Back in 1980 I had purchased a new building for my business. I had to remodel the purchased part (it was an old 3 bay garage turned convenience store) and added 2,000 sq feet of new building. I covered the walls in both parts with a decorative peg board. I never regretted that decision. You can purchase peg board that both looks good and is functional. Be sure to get the 1/4" think board and not the 1/8".

There are other "boards" on the market that are designed for retial stores to provide hanging space. However, these do not give you the versatility of peg board.

George


----------



## RLHERRON (May 15, 2008)

Thanks for the comments from everyone. I guess there are positive and negatives about pegboard. I'll probably pick up 2 sheets and spread it around the shop. :thumbsup:

RLH


----------



## clarionflyer (Apr 27, 2008)

Don't forget the dust. I like my peg board, but it definitely collects all the saw dust.


----------



## windstorm (Dec 21, 2008)

RLH, I built a pegboard cabinet with sliding doors from a plan I purchased from PlansNow.com. I modified the plans a bit, but it's a great way to store a lot of hand tools (using less wall space), especially if you need them right there in front of you. BTW, they make plastic straps for standard pegs so they don't come out every time you pull a tool off the board.


----------



## GeorgeC (Jul 30, 2008)

windstorm said:


> RLH, I built a pegboard cabinet with sliding doors from a plan I purchased from PlansNow.com. I modified the plans a bit, but it's a great way to store a lot of hand tools (using less wall space), especially if you need them right there in front of you. BTW, they make plastic straps for standard pegs so they don't come out every time you pull a tool off the board.

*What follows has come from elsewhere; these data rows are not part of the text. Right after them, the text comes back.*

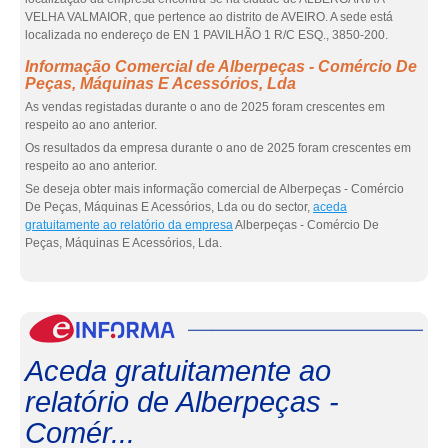
VELHA VALMAIOR, que pertence ao distrito de AVEIRO. A sede está
localizada no endereço de EN 1 PAVILHÃO 1 R/C ESQ., 3850-200.
Informação Comercial de Alberpeças - Comércio De
Peças, Máquinas E Acessórios, Lda
As vendas registadas durante o ano de 2025 foram crescentes em
respeito ao ano anterior.
Os resultados da empresa durante o ano de 2025 foram crescentes em
respeito ao ano anterior.
Se deseja obter mais informação comercial de Alberpeças - Comércio
De Peças, Máquinas E Acessórios, Lda ou do sector,
aceda
gratuitamente ao relatório da empresa
Alberpeças - Comércio De
Peças, Máquinas E Acessórios, Lda.
eInf
Aceda gratuitamente ao
relatório de Alberpeças -
Comér...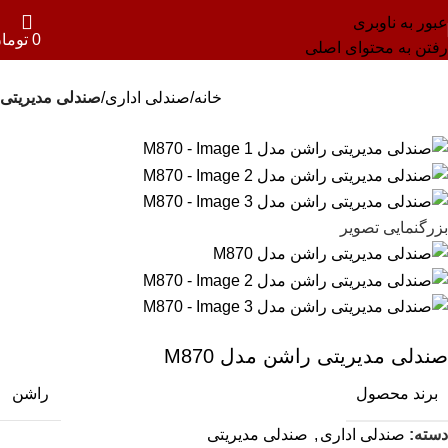
عبور به ناوبری
0
توما
رفتن به محتوای اصلی
خانه
صندلی اداری
صندلی مدیریتی
بزرگنمایی تصویر
صندلی مدیریتی راشن مدل M870
برند محصول
راشن
دسته:
صندلی اداری
,
صندلی مدیریتی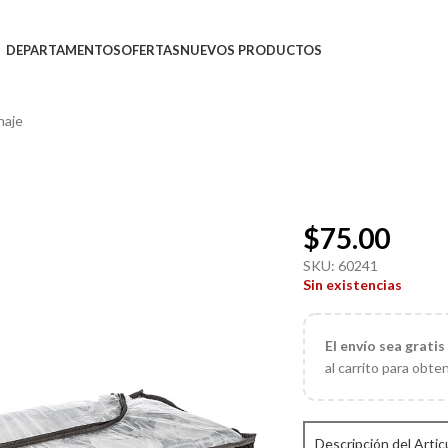
DEPARTAMENTOS
OFERTAS
NUEVOS PRODUCTOS
naje
$
75.00
SKU:
60241
Sin existencias
El
envío sea gratis
al carrito para obte
Descripción del Artic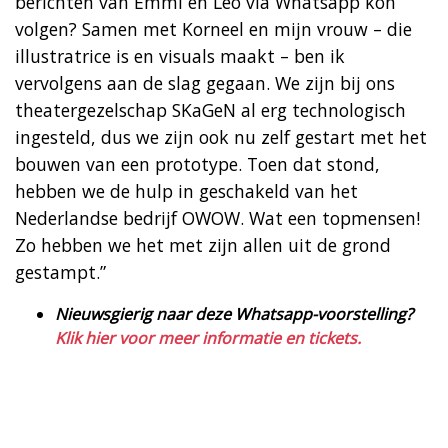
berichten van Emmi en Leo via Whatsapp kon
volgen? Samen met Korneel en mijn vrouw – die
illustratrice is en visuals maakt – ben ik
vervolgens aan de slag gegaan. We zijn bij ons
theatergezelschap SKaGeN al erg technologisch
ingesteld, dus we zijn ook nu zelf gestart met het
bouwen van een prototype. Toen dat stond,
hebben we de hulp in geschakeld van het
Nederlandse bedrijf OWOW. Wat een topmensen!
Zo hebben we het met zijn allen uit de grond
gestampt.”
Nieuwsgierig naar deze Whatsapp-voorstelling?
Klik hier voor meer informatie en tickets.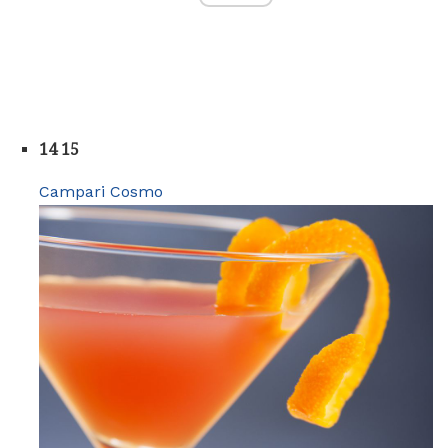
14 15
Campari Cosmo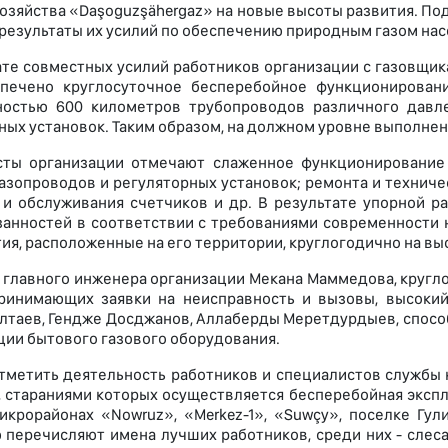
хозяйства «Daşoguzşähergaz» на новые высоты развития. П
результаты их усилий по обеспечению природным газом нас
ате совместных усилий работников организации с газовщи
спечено круглосуточное бесперебойное функционирован
ностью 600 километров трубопроводов различного давле
ных установок. Таким образом, на должном уровне выполнен
ты организации отмечают слаженное функционирование т
азопроводов и регуляторных установок; ремонта и техниче
 и обслуживания счетчиков и др. В результате упорной 
занностей в соответствии с требованиями современности н
ия, расположенные на его территории, круглогодично на в
 главного инженера организации Мекана Маммедова, кругл
ринимающих заявки на неисправность и вызовы, высокий
лтаев, Гендже Досджанов, Аллаберды Меретдурдыев, спос
ции бытового газового оборудования.
тметить деятельность работников и специалистов службы 
, стараниями которых осуществляется бесперебойная экспл
икрорайонах «Nowruz», «Merkez-1», «Suwçy», поселке Гул
 перечисляют имена лучших работников, среди них - слес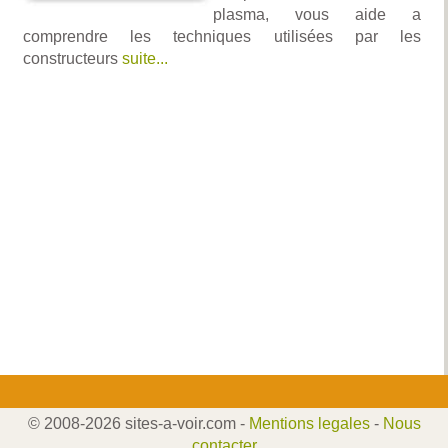
plasma, vous aide a
comprendre les techniques utilisées par les
constructeurs
suite...
© 2008-2026 sites-a-voir.com -
Mentions legales
-
Nous
contacter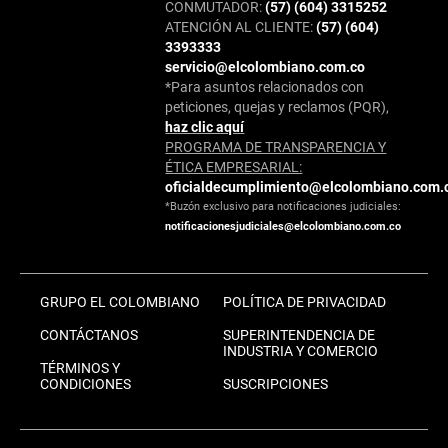
CONMUTADOR:
(57) (604) 3315252
ATENCIÓN AL CLIENTE:
(57) (604)
3393333
servicio@elcolombiano.com.co
*Para asuntos relacionados con
peticiones, quejas y reclamos (PQR),
haz clic aquí
PROGRAMA DE TRANSPARENCIA Y
ÉTICA EMPRESARIAL:
oficialdecumplimiento@elcolombiano.com.
*Buzón exclusivo para notificaciones judiciales:
notificacionesjudiciales@elcolombiano.com.co
GRUPO EL COLOMBIANO
POLÍTICA DE PRIVACIDAD
CONTÁCTANOS
SUPERINTENDENCIA DE
INDUSTRIA Y COMERCIO
TÉRMINOS Y
CONDICIONES
SUSCRIPCIONES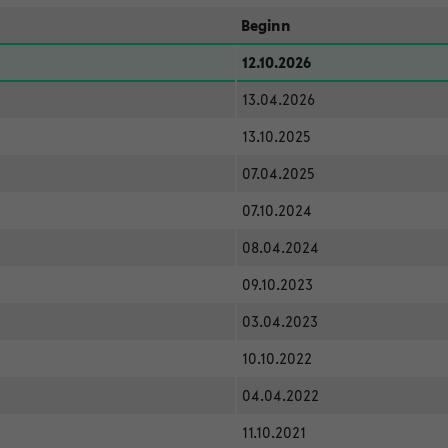
Beginn
12.10.2026
13.04.2026
13.10.2025
07.04.2025
07.10.2024
08.04.2024
09.10.2023
03.04.2023
10.10.2022
04.04.2022
11.10.2021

You obviously have too much space, or conversely not enough tools, if you can store your tools as neatly as in the picture. Looks great.

G


----------



## RLHERRON (May 15, 2008)

windstorm said:


> RLH, I built a pegboard cabinet with sliding doors from a plan I purchased from PlansNow.com. I modified the plans a bit, but it's a great way to store a lot of hand tools (using less wall space), especially if you need them right there in front of you. BTW, they make plastic straps for standard pegs so they don't come out every time you pull a tool off the board.


 
Windstorm,
Thanks for the picture. I guess I'll get and extra sheet of pegboard and do the sliding feature. This will work great for the place I have for it.:thumbsup:
Thx
RLH


----------